### [Supplied data]
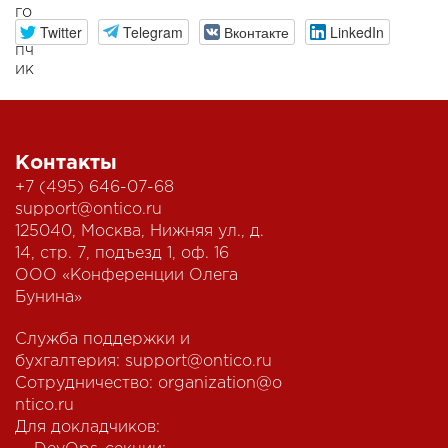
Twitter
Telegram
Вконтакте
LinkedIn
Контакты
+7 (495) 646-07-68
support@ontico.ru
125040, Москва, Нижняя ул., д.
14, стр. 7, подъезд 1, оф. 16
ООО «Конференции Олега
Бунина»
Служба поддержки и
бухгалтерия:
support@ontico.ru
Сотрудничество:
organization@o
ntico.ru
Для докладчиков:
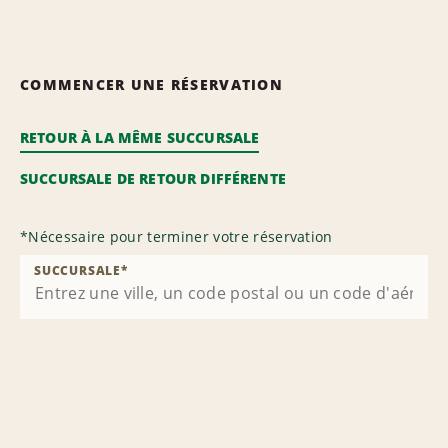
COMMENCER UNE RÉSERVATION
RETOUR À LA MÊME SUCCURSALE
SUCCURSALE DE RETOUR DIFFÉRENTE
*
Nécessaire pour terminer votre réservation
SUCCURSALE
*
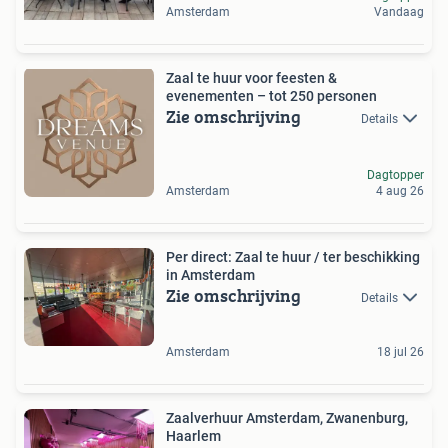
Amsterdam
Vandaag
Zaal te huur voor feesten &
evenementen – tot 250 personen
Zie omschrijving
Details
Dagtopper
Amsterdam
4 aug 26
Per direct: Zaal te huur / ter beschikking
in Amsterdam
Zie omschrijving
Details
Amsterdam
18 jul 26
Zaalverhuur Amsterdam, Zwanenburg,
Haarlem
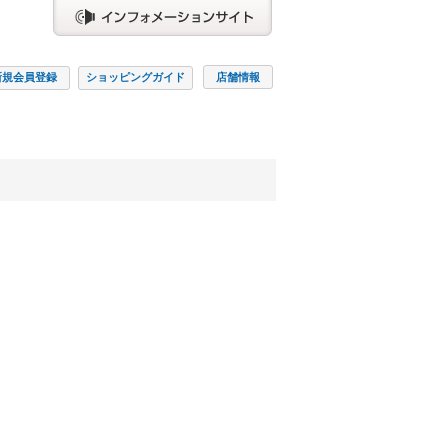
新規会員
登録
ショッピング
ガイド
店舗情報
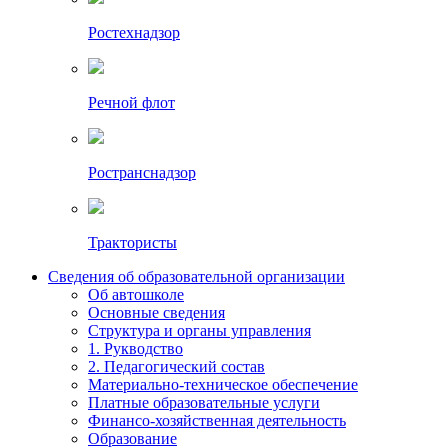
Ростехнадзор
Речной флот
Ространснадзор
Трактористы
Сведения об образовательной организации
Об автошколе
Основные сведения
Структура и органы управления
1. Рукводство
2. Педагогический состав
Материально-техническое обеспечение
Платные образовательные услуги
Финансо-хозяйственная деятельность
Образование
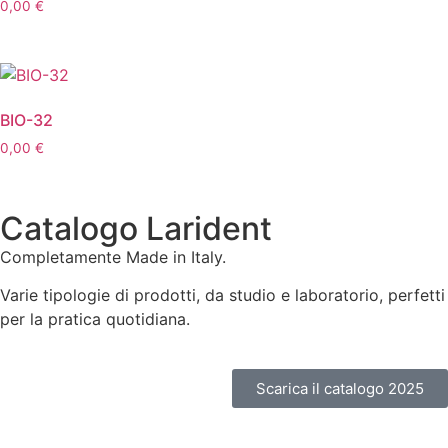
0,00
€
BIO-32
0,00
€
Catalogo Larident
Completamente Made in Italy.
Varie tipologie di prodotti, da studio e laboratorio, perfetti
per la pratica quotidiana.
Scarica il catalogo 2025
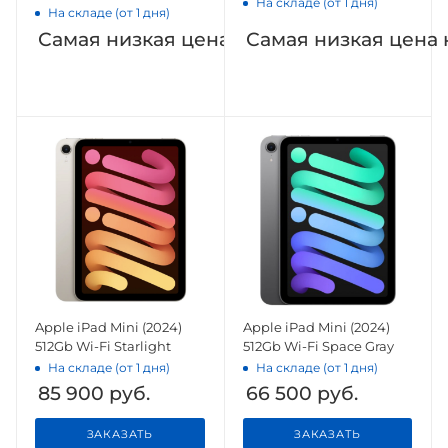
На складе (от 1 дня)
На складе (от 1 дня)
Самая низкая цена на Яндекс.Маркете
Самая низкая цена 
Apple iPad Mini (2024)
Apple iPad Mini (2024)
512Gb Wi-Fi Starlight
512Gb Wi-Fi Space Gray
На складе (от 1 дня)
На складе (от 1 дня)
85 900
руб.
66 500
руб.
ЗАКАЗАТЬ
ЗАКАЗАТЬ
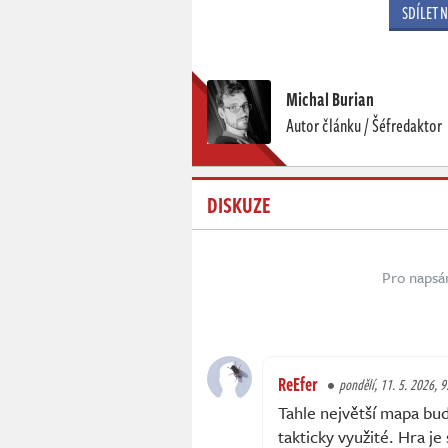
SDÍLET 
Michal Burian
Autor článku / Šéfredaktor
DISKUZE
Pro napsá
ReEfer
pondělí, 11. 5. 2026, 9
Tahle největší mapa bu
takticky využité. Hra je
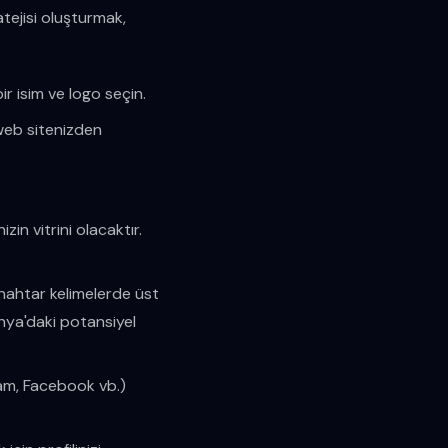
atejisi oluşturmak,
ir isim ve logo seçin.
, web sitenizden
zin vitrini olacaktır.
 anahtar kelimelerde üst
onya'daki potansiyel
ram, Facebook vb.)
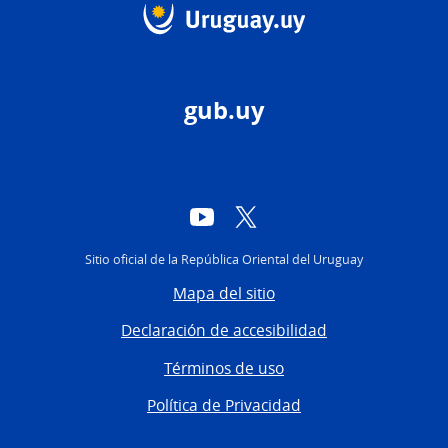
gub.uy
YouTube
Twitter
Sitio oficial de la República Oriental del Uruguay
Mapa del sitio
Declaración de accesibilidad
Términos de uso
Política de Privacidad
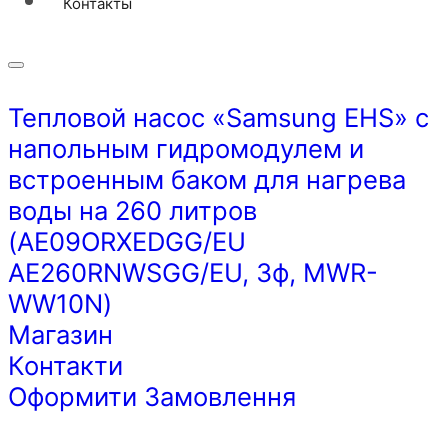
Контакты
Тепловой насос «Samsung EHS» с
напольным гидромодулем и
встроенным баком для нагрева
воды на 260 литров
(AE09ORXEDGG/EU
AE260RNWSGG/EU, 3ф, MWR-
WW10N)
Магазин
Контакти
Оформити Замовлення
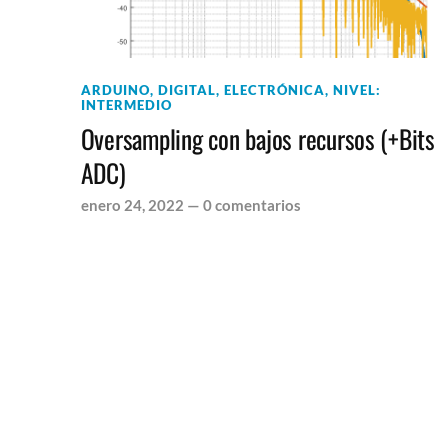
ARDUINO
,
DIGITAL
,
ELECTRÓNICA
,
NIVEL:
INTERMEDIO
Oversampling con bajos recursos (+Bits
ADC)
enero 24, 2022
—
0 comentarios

### [Directions for this task]
Could you set down, exactly as written, every line from the start of the records above through the line containing "per la pratica quotidiana.", leaving the pictures out?

### [Exercise result]
Twitter
Telegram
Вконтакте
LinkedIn
Контакты
+7 (495) 646-07-68
support@ontico.ru
125040, Москва, Нижняя ул., д.
14, стр. 7, подъезд 1, оф. 16
ООО «Конференции Олега
Бунина»
Служба поддержки и
бухгалтерия:
support@ontico.ru
Сотрудничество:
organization@o
ntico.ru
Для докладчиков:
COMMENCER UNE RÉSERVATION
RETOUR À LA MÊME SUCCURSALE
SUCCURSALE DE RETOUR DIFFÉRENTE
*
Nécessaire pour terminer votre réservation
SUCCURSALE
*
Amsterdam
Vandaag
Zaal te huur voor feesten &
evenementen – tot 250 personen
Zie omschrijving
Details
Dagtopper
Amsterdam
4 aug 26
Per direct: Zaal te huur / ter beschikking
in Amsterdam
Zie omschrijving
Details
Amsterdam
18 jul 26
Zaalverhuur Amsterdam, Zwanenburg,
Haarlem
新規会員
登録
ショッピング
ガイド
店舗情報
Ростехнадзор
Речной флот
Ространснадзор
Трактористы
Сведения об образовательной организации
Об автошколе
Основные сведения
Структура и органы управления
1. Рукводство
2. Педагогический состав
Материально-техническое обеспечение
Платные образовательные услуги
Финансо-хозяйственная деятельность
Образование
0,00
€
BIO-32
0,00
€
Catalogo Larident
Completamente Made in Italy.
Varie tipologie di prodotti, da studio e laboratorio, perfetti
per la pratica quotidiana.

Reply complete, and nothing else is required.